Automatic speech recognition is most useful when users can also estimate how much trust to place in its output. For long witness testimonies, including Holocaust survivor testimonies, this matters because researchers often work with sensitive, historically valuable material. Agentic AI helped us turn a proof-of-concept workflow into a deployable production feature in roughly two weeks.
For many speech-recognition tasks, a transcript alone is only half of the practical answer. A researcher can read it, search it and quote from it, but sooner or later the same question appears: how reliable is this particular transcript?
This is especially important for long witness recordings. In collections built around testimonies, including Holocaust survivor accounts and USC Shoah Foundation data published on YouTube, recognition errors influence search, interpretation, review effort and the level of caution needed before a transcript is used as research evidence.
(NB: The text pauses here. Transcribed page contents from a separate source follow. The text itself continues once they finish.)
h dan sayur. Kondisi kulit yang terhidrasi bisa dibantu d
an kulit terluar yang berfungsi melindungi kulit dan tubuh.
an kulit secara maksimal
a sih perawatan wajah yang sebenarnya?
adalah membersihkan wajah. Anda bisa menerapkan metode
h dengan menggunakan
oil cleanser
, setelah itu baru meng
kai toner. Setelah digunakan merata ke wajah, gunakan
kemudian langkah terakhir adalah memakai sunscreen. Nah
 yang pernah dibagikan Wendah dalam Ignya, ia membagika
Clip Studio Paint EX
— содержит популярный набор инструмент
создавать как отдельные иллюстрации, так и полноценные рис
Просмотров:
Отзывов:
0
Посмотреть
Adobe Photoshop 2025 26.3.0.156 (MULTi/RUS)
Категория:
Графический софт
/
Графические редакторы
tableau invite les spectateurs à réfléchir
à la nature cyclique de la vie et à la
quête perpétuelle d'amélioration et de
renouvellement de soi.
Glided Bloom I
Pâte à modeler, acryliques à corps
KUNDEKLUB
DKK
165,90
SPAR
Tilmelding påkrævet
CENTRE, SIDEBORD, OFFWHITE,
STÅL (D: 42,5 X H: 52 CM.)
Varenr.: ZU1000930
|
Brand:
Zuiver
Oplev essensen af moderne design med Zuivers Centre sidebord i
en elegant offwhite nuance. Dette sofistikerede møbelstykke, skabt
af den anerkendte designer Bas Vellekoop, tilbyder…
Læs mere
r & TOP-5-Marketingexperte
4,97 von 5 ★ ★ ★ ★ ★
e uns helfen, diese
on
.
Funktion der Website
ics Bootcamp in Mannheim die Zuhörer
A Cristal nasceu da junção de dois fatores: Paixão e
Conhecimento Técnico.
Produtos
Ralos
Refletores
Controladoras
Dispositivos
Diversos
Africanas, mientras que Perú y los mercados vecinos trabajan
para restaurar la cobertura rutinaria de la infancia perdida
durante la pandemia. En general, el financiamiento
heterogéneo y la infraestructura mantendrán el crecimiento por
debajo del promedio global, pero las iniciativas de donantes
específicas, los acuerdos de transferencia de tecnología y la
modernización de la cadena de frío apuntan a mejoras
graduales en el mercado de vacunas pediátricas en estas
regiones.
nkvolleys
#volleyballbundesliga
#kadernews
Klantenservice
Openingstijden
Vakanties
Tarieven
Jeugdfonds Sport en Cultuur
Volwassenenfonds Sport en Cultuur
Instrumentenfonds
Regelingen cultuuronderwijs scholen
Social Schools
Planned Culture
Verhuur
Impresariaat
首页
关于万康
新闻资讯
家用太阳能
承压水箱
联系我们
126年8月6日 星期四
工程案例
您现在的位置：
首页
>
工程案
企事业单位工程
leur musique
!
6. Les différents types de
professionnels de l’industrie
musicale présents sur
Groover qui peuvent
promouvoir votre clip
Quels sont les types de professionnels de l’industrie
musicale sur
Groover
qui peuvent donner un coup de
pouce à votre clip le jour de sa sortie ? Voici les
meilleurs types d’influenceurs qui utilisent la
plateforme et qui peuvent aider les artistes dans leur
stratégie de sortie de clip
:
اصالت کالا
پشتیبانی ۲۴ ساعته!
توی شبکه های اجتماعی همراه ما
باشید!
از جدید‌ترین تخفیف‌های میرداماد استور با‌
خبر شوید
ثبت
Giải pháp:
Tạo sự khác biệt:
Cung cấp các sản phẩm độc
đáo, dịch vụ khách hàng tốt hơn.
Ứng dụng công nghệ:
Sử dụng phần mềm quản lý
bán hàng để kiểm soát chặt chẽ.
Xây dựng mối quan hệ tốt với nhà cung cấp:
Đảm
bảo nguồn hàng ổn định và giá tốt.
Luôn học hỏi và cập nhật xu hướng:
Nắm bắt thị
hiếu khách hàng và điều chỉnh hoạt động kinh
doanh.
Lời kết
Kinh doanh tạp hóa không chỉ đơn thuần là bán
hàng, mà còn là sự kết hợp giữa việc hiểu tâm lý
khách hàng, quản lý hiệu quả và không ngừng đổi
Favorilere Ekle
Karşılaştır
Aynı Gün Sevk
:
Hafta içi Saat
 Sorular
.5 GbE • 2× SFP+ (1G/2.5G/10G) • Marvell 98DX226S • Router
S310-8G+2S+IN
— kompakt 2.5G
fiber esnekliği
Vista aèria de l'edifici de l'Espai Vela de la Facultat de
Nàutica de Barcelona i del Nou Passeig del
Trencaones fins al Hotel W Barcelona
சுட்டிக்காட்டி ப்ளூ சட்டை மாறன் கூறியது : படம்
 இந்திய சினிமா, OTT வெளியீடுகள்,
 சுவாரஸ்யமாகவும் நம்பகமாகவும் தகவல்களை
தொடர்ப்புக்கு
For several years, we have been running UWebASR as a web platform for automatic speech recognition. For scientific and non-commercial use, the service is freely available, and the newer Zipformer models now include variants adapted to this type of data. The next useful step was to give users something more than words on a screen: an estimate of how accurately a selected model is likely to recognise their material.
From System Signals to Accuracy Estimates
The technical idea is simple to state and less simple to make robust. During recognition, UWebASR also produces internal signals about model certainty. The calibration workflow uses labelled evaluation data to learn a model-specific predictor that estimates expected word recognition accuracy from those signals.
The public repository uwebasr-calibrate contains the code and the method description. The key design point is privacy-friendly: users can calibrate the estimate on their own labelled data, while reference transcripts remain on their machine. Only audio is sent to the chosen UWebASR endpoint for recognition.
This matters for digital humanities because collections are often sensitive, heterogeneous and hard to evaluate with one universal benchmark. A calibrated estimate cannot replace manual checking, of course. It can, however, help a researcher decide whether a transcript is good enough for search, whether it needs careful correction, or whether a particular recording should be treated with extra caution.
Agentic AI in the Loop
This work also became a small but useful experiment in agentic AI for research software development. In Codex, I first designed a proof-of-concept experiment and tuned the basic method. I then wrote the complete method into CALIBRATION.md and put it into the repository.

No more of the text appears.